Es waren im Flugzeug nur noch Fensterplaetze frei, und das hat mich eigentlich geaergert, weil ich lieber am Gang sitze, wo man sich eher mal bewegen kann. Aber als ich dann ueber Groenland aus dem Fenster geschaut habe (da war das Wetter uebrigens deutlich besser als in Deutschland - keine einzige Wolke weit und breit) fand ich den Fensterplatz dann doch sehr schoen. Dort koennte es mir auch gefallen - von oben natuerlich wenig zu erkennen ausser vielen Gletschern und weiter noerdlich einer einzigen grossen Schneeflaeche. Die Berge zwischendrin sind kahl, obwohl alles fast auf Meereshoehe liegt: man konnte sehen, wie die Gletscher bis ans Meer reichen, wo sie zwischen vielen kleinen Inselchen haufenweise Eisschollen und Eisberge produzieren. Bei einigen konnte man sogar vom Flugzeug aus erkennen, wie sie sich unter Wasser weiter ausdehen als sie ueber die Oberflaeche hinausragen.

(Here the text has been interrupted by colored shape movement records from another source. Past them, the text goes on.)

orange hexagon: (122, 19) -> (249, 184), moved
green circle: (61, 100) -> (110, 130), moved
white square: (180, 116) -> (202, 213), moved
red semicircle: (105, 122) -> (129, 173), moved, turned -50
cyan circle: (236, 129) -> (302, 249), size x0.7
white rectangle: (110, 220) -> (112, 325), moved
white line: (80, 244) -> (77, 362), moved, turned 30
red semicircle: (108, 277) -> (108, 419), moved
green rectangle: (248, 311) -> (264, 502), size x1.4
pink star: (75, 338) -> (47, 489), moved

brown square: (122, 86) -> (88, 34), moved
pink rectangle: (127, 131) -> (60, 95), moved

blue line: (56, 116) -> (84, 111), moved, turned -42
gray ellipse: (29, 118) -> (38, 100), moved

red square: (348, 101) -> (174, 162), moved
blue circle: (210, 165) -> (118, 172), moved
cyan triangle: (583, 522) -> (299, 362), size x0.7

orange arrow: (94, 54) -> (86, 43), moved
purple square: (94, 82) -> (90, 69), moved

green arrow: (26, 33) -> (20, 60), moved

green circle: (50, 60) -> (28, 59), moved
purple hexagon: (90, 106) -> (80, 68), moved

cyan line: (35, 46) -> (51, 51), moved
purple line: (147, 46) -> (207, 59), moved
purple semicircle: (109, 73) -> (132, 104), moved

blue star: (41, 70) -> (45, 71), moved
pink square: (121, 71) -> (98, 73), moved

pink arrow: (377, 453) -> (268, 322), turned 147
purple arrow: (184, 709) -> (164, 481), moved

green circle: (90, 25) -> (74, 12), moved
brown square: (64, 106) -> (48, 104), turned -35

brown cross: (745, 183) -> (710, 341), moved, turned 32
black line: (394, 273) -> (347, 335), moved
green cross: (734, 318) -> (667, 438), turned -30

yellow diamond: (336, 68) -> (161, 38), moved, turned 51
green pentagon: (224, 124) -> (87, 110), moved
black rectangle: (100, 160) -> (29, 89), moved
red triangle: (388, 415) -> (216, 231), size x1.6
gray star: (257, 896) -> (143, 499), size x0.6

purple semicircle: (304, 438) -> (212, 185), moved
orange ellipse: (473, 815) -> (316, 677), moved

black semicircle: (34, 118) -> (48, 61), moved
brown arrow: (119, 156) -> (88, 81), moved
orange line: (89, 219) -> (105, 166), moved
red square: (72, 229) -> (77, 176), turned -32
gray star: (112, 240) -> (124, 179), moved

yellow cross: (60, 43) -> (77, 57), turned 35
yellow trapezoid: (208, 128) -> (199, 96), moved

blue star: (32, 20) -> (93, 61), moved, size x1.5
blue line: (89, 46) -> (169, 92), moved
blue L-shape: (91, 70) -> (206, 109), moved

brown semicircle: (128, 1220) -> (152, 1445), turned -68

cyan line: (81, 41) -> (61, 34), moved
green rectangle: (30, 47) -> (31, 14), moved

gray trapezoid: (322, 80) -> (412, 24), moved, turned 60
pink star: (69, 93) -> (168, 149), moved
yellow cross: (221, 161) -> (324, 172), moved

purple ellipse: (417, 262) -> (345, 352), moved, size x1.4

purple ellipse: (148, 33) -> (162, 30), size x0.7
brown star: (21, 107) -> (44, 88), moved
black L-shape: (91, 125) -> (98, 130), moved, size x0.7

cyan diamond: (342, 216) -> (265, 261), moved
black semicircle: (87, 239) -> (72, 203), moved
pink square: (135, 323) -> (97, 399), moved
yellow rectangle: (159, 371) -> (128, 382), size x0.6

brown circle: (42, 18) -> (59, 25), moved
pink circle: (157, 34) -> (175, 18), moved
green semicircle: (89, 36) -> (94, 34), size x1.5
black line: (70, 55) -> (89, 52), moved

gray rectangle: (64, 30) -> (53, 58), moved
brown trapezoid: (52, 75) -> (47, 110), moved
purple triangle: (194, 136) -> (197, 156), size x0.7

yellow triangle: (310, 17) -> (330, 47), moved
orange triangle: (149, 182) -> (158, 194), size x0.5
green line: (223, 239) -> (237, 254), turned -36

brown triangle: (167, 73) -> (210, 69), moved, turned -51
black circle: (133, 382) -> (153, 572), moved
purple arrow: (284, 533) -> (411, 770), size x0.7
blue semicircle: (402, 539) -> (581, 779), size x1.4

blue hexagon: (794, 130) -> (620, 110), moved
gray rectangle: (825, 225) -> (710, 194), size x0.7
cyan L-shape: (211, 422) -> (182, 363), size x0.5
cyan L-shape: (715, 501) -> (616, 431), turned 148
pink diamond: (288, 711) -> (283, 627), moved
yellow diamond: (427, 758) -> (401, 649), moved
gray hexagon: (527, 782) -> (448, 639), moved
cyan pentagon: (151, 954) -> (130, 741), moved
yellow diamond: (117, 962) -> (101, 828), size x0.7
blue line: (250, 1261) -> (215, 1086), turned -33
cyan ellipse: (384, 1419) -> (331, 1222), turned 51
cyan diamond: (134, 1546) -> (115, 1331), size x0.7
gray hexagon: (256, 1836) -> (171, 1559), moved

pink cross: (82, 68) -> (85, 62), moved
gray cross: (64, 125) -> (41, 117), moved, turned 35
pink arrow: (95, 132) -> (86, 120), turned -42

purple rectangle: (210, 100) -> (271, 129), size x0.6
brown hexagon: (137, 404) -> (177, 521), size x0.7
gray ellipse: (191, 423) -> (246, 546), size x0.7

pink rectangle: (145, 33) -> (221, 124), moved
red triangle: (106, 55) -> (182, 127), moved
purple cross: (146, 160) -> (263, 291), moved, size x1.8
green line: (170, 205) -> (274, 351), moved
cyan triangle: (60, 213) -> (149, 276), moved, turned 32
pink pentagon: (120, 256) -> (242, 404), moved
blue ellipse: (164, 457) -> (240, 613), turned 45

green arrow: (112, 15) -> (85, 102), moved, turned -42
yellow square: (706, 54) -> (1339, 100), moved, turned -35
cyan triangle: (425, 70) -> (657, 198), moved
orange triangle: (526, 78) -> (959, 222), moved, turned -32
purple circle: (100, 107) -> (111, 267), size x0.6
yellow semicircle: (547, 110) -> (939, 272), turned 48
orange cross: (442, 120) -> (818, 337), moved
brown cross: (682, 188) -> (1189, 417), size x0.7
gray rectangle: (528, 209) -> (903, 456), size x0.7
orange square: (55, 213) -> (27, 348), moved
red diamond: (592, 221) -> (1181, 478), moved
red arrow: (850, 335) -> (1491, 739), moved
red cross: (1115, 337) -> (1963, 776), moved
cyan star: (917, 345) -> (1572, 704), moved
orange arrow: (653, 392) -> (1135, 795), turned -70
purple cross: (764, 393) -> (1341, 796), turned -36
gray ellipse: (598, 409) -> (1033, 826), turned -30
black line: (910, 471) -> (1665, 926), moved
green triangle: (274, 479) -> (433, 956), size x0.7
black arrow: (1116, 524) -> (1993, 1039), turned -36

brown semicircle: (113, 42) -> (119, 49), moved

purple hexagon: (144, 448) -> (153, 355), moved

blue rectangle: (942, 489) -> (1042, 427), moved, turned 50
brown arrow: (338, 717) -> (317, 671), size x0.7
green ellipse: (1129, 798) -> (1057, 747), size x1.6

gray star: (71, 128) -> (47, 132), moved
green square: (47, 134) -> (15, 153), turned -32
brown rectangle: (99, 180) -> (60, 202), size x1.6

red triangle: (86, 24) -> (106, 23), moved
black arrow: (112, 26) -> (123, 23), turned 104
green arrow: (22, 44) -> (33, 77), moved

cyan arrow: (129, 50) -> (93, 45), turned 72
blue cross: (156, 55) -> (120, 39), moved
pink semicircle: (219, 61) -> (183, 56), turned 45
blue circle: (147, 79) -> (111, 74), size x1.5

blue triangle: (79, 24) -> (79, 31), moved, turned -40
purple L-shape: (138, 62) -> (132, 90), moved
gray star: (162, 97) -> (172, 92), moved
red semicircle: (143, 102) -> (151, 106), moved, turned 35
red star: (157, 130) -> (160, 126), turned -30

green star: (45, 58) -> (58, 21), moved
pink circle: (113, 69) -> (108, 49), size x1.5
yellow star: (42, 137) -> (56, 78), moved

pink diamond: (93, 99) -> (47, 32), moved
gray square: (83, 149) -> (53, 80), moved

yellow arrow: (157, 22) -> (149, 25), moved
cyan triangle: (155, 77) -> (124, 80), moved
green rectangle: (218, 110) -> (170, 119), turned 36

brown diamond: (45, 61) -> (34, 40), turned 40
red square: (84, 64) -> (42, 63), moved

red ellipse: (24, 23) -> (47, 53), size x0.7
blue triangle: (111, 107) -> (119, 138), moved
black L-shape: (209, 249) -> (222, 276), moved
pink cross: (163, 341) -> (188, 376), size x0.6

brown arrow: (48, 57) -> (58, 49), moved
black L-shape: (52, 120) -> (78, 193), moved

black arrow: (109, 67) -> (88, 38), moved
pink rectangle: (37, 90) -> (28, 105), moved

Die Filmauswahl im Flugzeug war akzeptabel (ich habe "RV" und "She's the man" angeschaut), und so habe ich weder die vorsorglich in grosser Menge ausgedruckten Sudoku-Raetsel noch die Buecher im Gepaeck wirklich gebraucht. Aber es war trotztdem gut, dass ich wenigstens 2 von 3 mitgenommenen Buechern in Handgepaeck hatte, aber dazu spaeter mehr. Auch das Essen war reichlich (2 Mahlzeiten und 2x Snacks fuer 8 Stunden Flug), so dass ich meine mitgebrachten Wurstbrote gar nicht angetastet habe. Erst als ich auf dem Zollformular sah, dass man Fleisch nicht einfuehren darf, habe ich das bedauert...

Ach ja, es emfpiehlt sich, wenn man ein durstiger Mensch ist, im Flugzeug immer Sprite oder was in Dosen zu bestellen, weil man dann naemlich 0.33 l bekommt, und bei losen Getraenken (Osaft, Wasser) nur immer ein Becherchen voll.

Die Landung in Chicago war puenktlich, nur die ganzen Formalitaeten (Gepack abholen, zur Einwanderungsbehoerde, Fingerabdruecke und Foto machen lassen, zum Zoll, zum agricultural office, das Wurstbrot abgeben, dann das Gepaeck wieder abgeben) haben so lange gedauert, dass von den zweieinhalb Stunden Umsteigezeit fast nichts mehr uebrig war. Obwohl der Flug Frankfurt-L.A. von der Fluglinie unter einer einzigen Flugnummer und als Direktflug verkauft wird, muss man in Chicago sogar zu einem anderen Terminal! Das geht aber mit dem Terminal Train oder wie das Ding heisst, problemlos, und die Bewegung schadet einem nach dem langen Sitzen wirklich nicht.

Also weiter geht's, diesmal nur knapp vier Stunden Flugzeit, dafuer aber 40 Minuten Wartezeit, bis wir starten duerfen: das Flugzeug stand wirklich kurz vor dem Runwway in einer Warteschlange zwischen lauter anderen Flugzeugen. Wieder habe ich einen Fensterplatz, aber diesmal ist wenigstens mein anderer Plan aufgegangen: dadurch, dass ich einen Sitz ganz weit hinten bestellt habe, ist der Sitz neben mir leer, weil Flugzeuge scheinbar immer von vorn nach hinten besetzt werden.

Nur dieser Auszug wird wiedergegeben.